The graphic above accompanies Martin Wolf's latest Financial Times column, ("Japan’s lessons for a world of balance-sheet deflation"), and he uses it to make the point that, although the balance sheet deflation in the U.S. is a lot shallower than Japan's, the crisis is a lot broader today because it's global, i.e., Japan was still able to increase its exports (and thus ameliorate its economic situation) during its "lost decade" because there was healthy demand for those exports in countries with strong economies.
Another point Wolf makes is about the relative effectiveness of Japanese fiscal policy during its "lost decade":
[T]hose who argue that the Japanese government’s fiscal expansion failed are, again, mistaken.
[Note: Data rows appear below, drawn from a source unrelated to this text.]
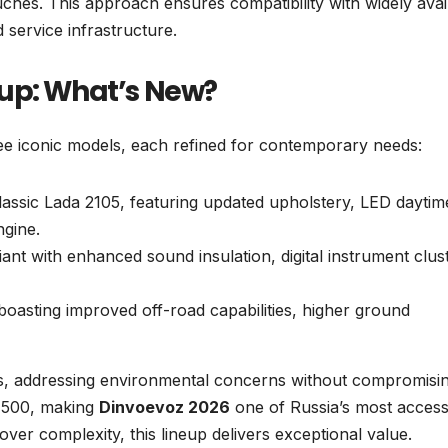
uches. This approach ensures compatibility with widely avai
d service infrastructure.
eup: What’s New?
ee iconic models, each refined for contemporary needs:
classic Lada 2105, featuring updated upholstery, LED daytim
ngine.
iant with enhanced sound insulation, digital instrument clus
boasting improved off-road capabilities, higher ground
ds, addressing environmental concerns without compromisi
$8,500, making
Dinvoevoz 2026
one of Russia’s most access
over complexity, this lineup delivers exceptional value.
When the private sector tries to repay debt over many years, a country has three options: let the government do the borrowing; expand net exports; or let the economy collapse in a downward spiral of mass bankruptcy.
Despite a loss in wealth of three times GDP and a shift of 20 per cent of GDP in the financial balance of the corporate sector, from deficits into surpluses, Japan did not suffer a depression. This was a triumph. The explanation was the big fiscal deficits. When, in 1997, the Hashimoto government tried to reduce the fiscal deficits, the economy collapsed and actual fiscal deficits rose.
Something to consider when reading comments on various blogs about how Japan spent a lot of expensive infrastructure and still had a "lost decade".